Rollstuhlfahrer rocken in Roggenburg

Die Familientage im Kloster Roggenburg konnten dieses Jahr wieder in Präsenz stattfinden. Simon ist seit vielen Jahren mit dabei und hat uns eine Zusammenfassung geschrieben.

Die Musik geht los, bunte Lichter sind auf die Tanzfläche gerichtet und ein Beamer projiziert Impressionen aus den Seminaren auf eine Leinwand: Disco! Die Organisation für das Abendprogramm hat die Gruppe von drei Rollstuhlfahrern rund um Referent Stefan Rues übernommen – einer von vielen Workshops, die die Süddeutsche Kinderhospiz Akademie mit dem Deutschen Kinderhospizverein jährlich im Kloster Roggenburg anbietet. Für die Familien ist die Zeit hier wie Urlaub, betonen viele – oftmals der erste Urlaub seit Beginn der Pandemie.

Die Workshops beginnen bereits um neun Uhr, wie immer mit einer kurzen Gruppenbesprechung – wenn auch dieses Jahr mit Abstand. Es gibt einen Gesprächskreis und zwei Kreativprogramme für die Eltern – hier können diese wahlweise ihr eigenes Papier schöpfen oder sich an verschiedenen Instrumenten ausprobieren –, ein Natur-Erkundungs-Paket über Bienen für die kleineren Geschwisterkinder und ein Workshop für die jüngeren Behinderten mit Sinneseindrücken rund um das Thema Planeten.

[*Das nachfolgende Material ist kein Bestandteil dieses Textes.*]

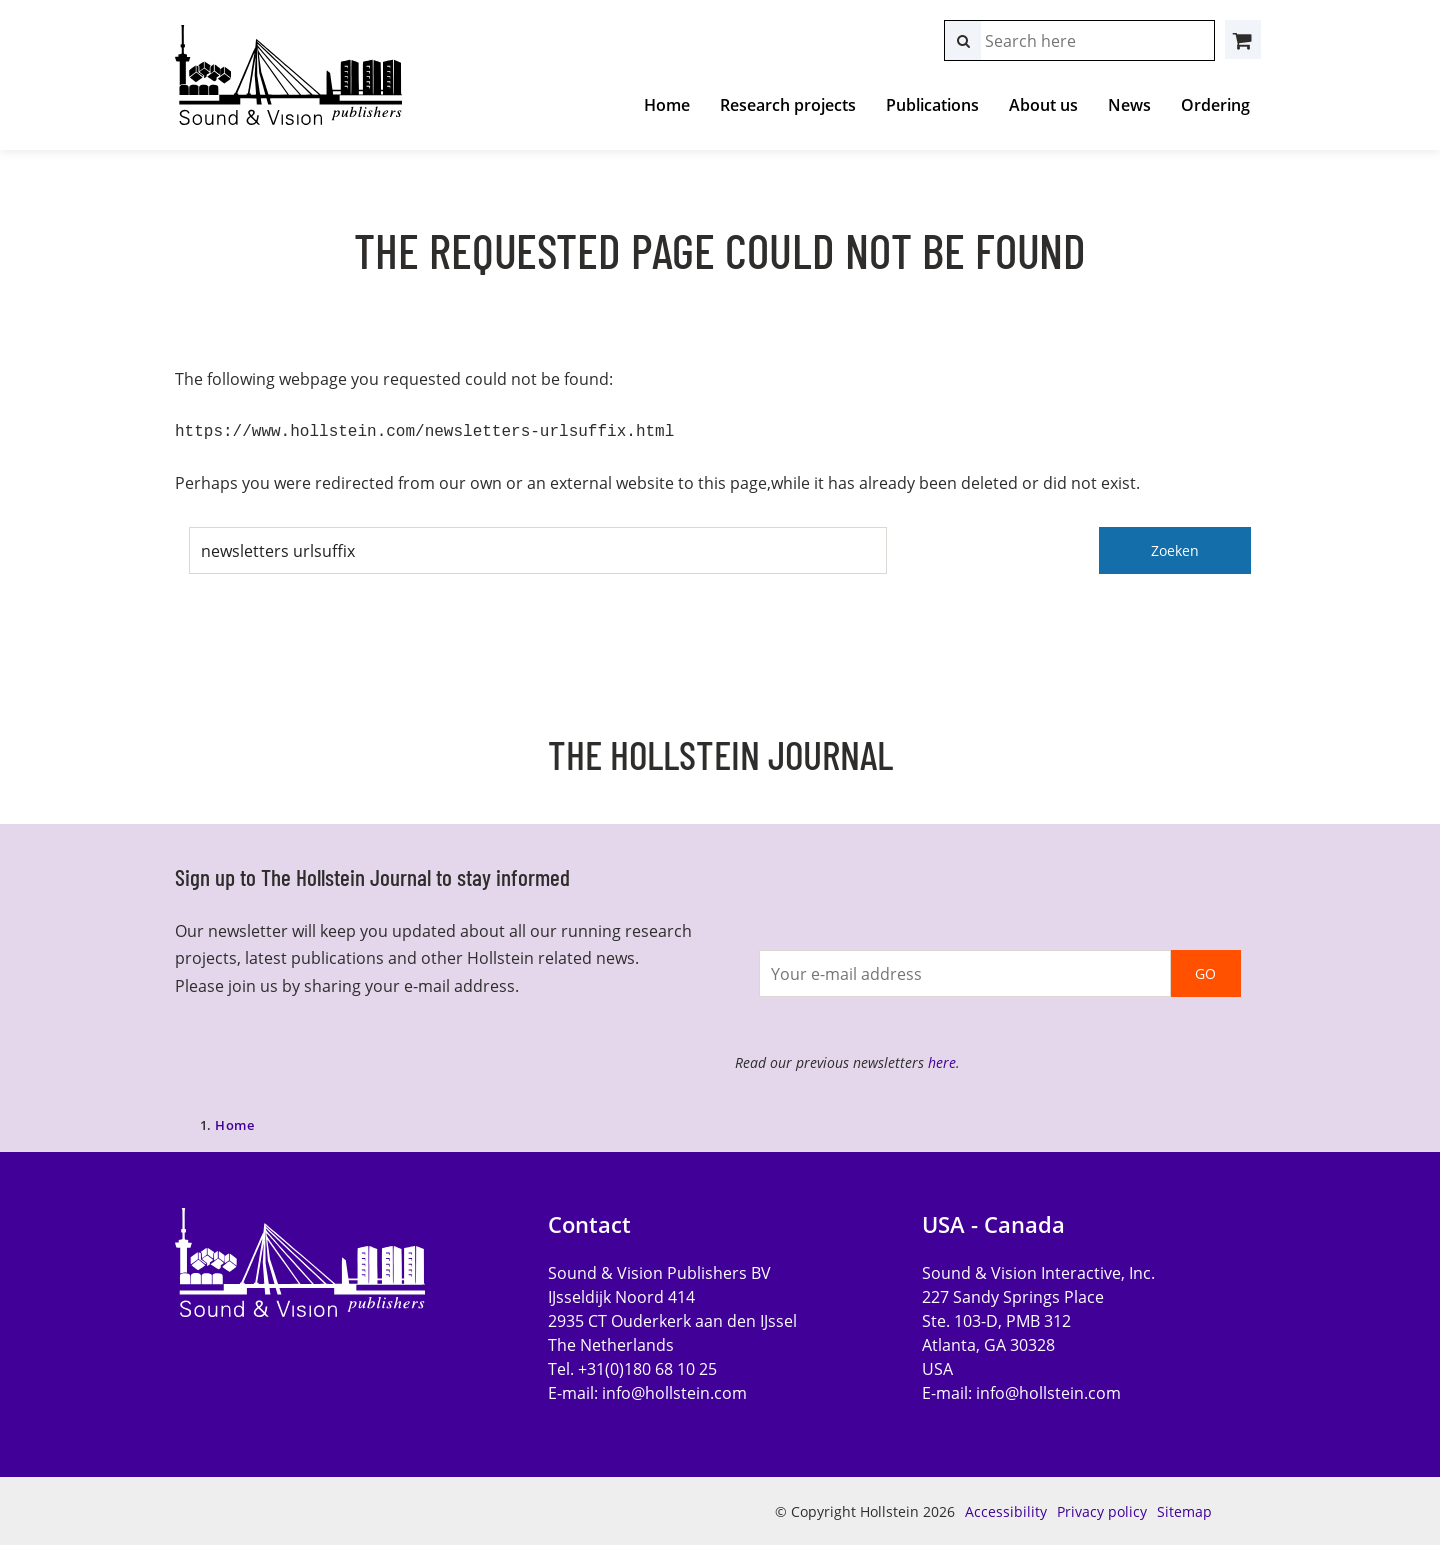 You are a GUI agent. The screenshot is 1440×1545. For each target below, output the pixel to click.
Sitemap (1184, 1509)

Wir, die älteren Behinderten, treffen uns in der „Alten Darre“, einem rustikalen Scheunengewölbe etwa zwei Minuten zu Fuß vom Kloster entfernt. „Toll, dass wir uns endlich mal wiedersehen können“, begrüßt uns Stefan. Nachdem wir uns besprochen haben, nehmen zwei von uns unsere Computer-Arbeitsplätze ein, der dritte trainiert ein Instrument ein. Die Töne erfüllen den Vormittag über die Darre. Dann ist es Zeit für eine Mittagspause, die wir im Familienverbund verbringen.

Am Nachmittag geht das Gruppenprogramm dann weiter. Drei Tage haben wir Zeit, um die diesjährige Disco vorzubereiten. Doch eine Disco trotz Corona? Und dann auch noch mit den Familien behinderter Kinder und Jugendlicher? Ja! Was zunächst widersprüchlich klingt, ist tatsächlich der Schlüssel zum Erfolg. Die Familien kennen sich mit den gängigen Corona-Hygiene-Regeln aus. Sie gehörten schon vor der Pandemie zum Alltag. Zudem haben die Veranstalter  ein umfassendes Hygienekonzept vorbereitet. So steht der Disco also nichts im Wege!

Ein Ort zum Austausch

Neben den Seminaren ist auch gerade der Austausch ein wichtiger Teil der Zeit in Roggenburg – und das nicht nur im Gesprächskreis. Bei Begegnungen in den Workshops oder im Foyer teilt hier jeder gerne Erfahrungen und Emotionen. Viele Familien gehören zu den „alten Hasen“, die regelmäßig jedes Jahr dabei sind. Doch auch sind einige Familien heuer zum ersten Mal dabei und sorgen so für frischen Wind. Gerade diese Mischung macht Roggenburg zu dem, was es ist – und durch die lockere Atmosphäre werden aus den Frischlingen schnell alte Hasen. „Der Austausch mit Familien in ähnlichen Situationen wie der eigenen gehört zu der Zeit in Roggenburg einfach dazu“, so eine Mutter.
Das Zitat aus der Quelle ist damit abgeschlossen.